Introduction: Personal Dataspace Management
Explosion of the amount of digital information made Personal Dataspace Management (PDSM) become a hot research topic. It pays specific attention to management of personal digital information. A great number of new data are created on web every year, most of which are not structured and exist in various data styles, such as email, image, html, xml, audio, video, and so on. People can easily share them through Internet. So the amount of personal data is increasing actively. On the contrary, the time and capability of people for managing information are stable and limited, so how to improve the efficiency of PDSM becomes an important problem. There are some promising and interesting problems such as PDS model, user attention model, data integration, data query and index, privacy and security, etc.
[Top]         
Motivation

Now, we are experiencing the information explosion from web pages, emails, files, contacts, blogs, wikis, mobile SMS. . . , but we have limited time and energy to manage them. How to manage versatile, heterogeneous, personalized personal information efficiently so as to find the right information in time becomes a challenging research field. For example, It always costs much time for a person to locate a specific data items kept before. Personal data items have the following characters: large volume, distribute storage and evolving with time, which make it hard for a person to manage personal dataspace efficiently.

[Top]         
Research work
  • Personal Dataspace
  • Corespace Framework on personal dataspace
    The explosion of digital information makes Personal Dataspace Management (PDSMS) an important research area, and the characters of personal data, such as distribution, heterogeneous, and so on, bring it great challenges. Although there are some works attacking the problem, most of them ignore the importance of owner of PDS. The relation between owner and other objects is the root characteristic of PDS, and may play an important role in data operation of PDS. Based on the assumption, we propose a new concept Corespace . CoreSpace is a subspace of PDS which is composed of the objects with close relation to the owner during a period. CoreSpace framework makes it more efficiently for users to locate a certain object or backup specific files from PDS. The framework also explores many promising research topics on Personal DataSpace Management.

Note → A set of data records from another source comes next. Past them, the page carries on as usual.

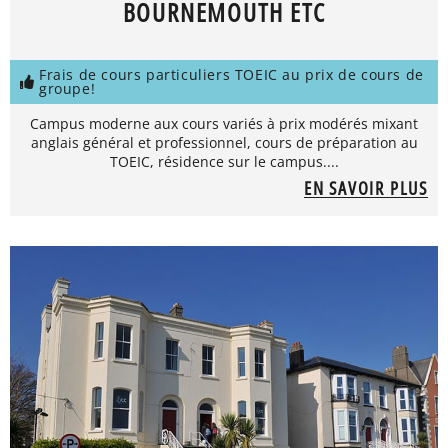
BOURNEMOUTH ETC
Frais de cours particuliers TOEIC au prix de cours de
groupe!
Campus moderne aux cours variés à prix modérés mixant
anglais général et professionnel, cours de préparation au
TOEIC, résidence sur le campus....
EN SAVOIR PLUS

    Pay-As-You-Go Evolution
    Pay-As-You-Go is a major feature that distinguishes Pay-As-You-Go from other data management systems. The ability of evolution measures how well the system improves its service quality as users invest more attention and experience into it. Capability of evolution labels the quality of the dataspace system to some extent.

    As one of the first groups following dataspace research, we have been focusing on the topic of evolution. Our approach is to improve the system by automatic approach combined with user attention and feedback. This is an incremental process that may involve several kinds of user interaction.

  • Efficient Approximate String Matching
  • Text data is ubiquitous. Management of string data in databases and information systems has taken on particular importance recently. Approximate search and matching is especially important as different data sources probably have different data quality and we can not make sure that the string data always keep the same when they refer to the same object in reality.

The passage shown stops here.